Israel has defended its use of assassinations and targeted killings as legal under international humanitarian law.
However, the Universal Declaration of Human Rights states that all individuals have the right to life, liberty and security. Article 6 of the International Covenant on Civil and Political Rights also says the right to life must be protected by law and “no one shall be arbitrarily deprived” of that right.
According to the United Nations’ “Principles on the Effective Prevention and Investigation of Extrajudicial, Summary or Arbitrary Executions,” governments must prohibit such executions and ensure they are considered offenses under their state’s criminal laws.
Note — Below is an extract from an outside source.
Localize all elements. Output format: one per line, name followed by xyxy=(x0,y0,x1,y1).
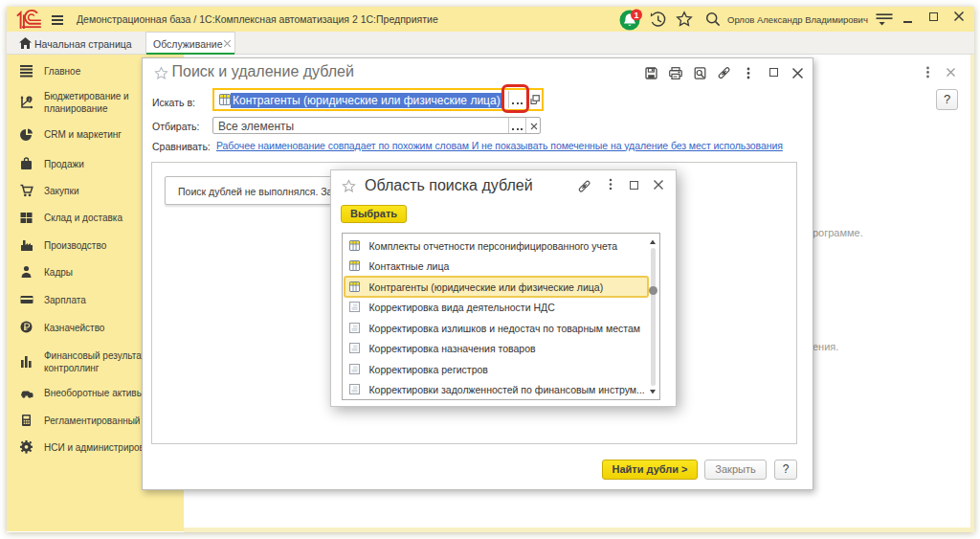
svg-text:i: i xyxy=(29,97,30,102)
svg-text:1: 1 xyxy=(634,11,638,20)
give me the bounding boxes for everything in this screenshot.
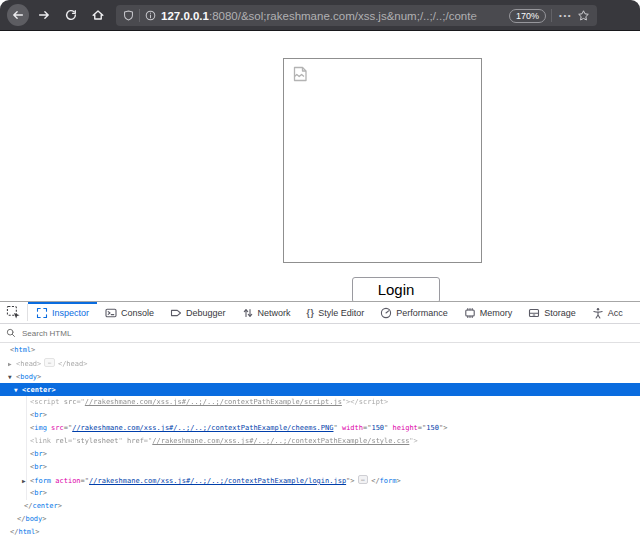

It rules out “exceptional circumstances, including a state of war or threat of war” as justifications for such executions.
Mark Regev, the former Israeli prime minister’s spokesman, said in 2012 that it is preferable to arrest and bring “terrorists” to court, but that is not always possible. “Sometimes in the combat reality, the only real option is to eliminate,” he said.
Research by the Gaza-based Palestinian Center for Human Rights (PCHR), stated that from 2000 to 2008 the Israeli military carried out 348 “extrajudicial execution operations” in the occupied Palestinian territories. The attacks killed 754 Palestinians: 521 of whom were specifically targeted and 233 of whom were civilian bystanders, including 71 children and 20 women.